We expect a main budget deficit of R68.4bn in April when the National Treasury releases the data today at 14:00 local time, much higher than the R45.2bn deficit recorded in April 2022. Our projection is in line with the provisional financing data published earlier this month. April is the first month of the fiscal year; therefore, it will be too early to get any clear signal from one month’s data about the outlook for the remainder of the year.
But as we argued in South Africa Quarterly Perspectives: No growth without power (2 May 2023), we see a main budget deficit of 5.2% of GDP in 2023/24 versus the NT’s target of 3.9% due to weak growth on tax receipts and spending pressure from the public sector wage deal.

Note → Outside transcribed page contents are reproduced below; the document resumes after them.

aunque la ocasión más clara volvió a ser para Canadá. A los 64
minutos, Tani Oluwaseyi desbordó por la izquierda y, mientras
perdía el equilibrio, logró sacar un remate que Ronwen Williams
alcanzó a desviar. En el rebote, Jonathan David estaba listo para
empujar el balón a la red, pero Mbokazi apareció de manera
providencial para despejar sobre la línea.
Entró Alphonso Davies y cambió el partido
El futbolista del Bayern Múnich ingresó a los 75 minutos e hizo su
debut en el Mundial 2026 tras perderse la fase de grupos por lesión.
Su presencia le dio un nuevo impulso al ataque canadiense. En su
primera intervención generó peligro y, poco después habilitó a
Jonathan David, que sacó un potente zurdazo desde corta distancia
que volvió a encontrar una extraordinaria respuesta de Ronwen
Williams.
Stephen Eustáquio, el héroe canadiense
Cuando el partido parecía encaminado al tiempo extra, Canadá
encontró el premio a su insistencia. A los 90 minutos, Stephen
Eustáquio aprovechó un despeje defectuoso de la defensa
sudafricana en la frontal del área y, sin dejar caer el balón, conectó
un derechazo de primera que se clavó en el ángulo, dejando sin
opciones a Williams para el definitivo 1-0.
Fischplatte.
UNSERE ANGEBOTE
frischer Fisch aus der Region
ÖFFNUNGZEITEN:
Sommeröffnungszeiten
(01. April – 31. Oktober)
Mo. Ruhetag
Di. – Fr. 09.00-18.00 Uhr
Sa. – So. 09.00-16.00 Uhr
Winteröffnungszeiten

We believe private sector credit extension growth eased in April. The SARB is scheduled to publish the private sector credit extension data for April today at 8:00 and we believe that growth in bank lending to the private sector slowed further in April amid higher interest rates. We forecast growth slowed for the third successive month to 6.9% y/y in April (Thomson Reuters consensus: 7.3% y/y) from 7.2% in March.
The government will provide an update this afternoon on the Operation Vulindlela (OV) economic reform programme. The Presidency issued a notice yesterday that Minister in the Presidency, Khumbudzo Ntshavheni, will host a media briefing today at 14:00 local time to provide an update on the implementation progress of reforms. OV is a joint initiative between the Presidency and the National Treasury to accelerate reform implementation, mainly focusing on network industries, i.e., electricity, transport, water and digital communications. The government previously committed to providing quarterly progress reports, but its last update was on 15 December last year. At that time, only 7 of the 35 reform goals were completed while 5 were assessed to be on track (see South Africa – Some further progress on economic reforms, 6 January 2023).
Eskom escalates rotational power cuts to Stage 6 in the evenings. Yesterday, Eskom pushed up load shedding to Stage 6 in the evenings, but left it unchanged at Stage 4 during the day. This move comes after the utility had guided that it would implement Stage 5 in the evenings. Eskom blamed the escalation in the intensity of power cuts on the delayed return to service of ten of its generation units. As of yesterday, breakdowns had increased to 18 751MW against a backdrop of rising electricity demand amid the cold winter months. Meanwhile, planned outages amounted to 2 407MW, leaving Eskom’s overall energy availability factor at just 55% of installed capacity.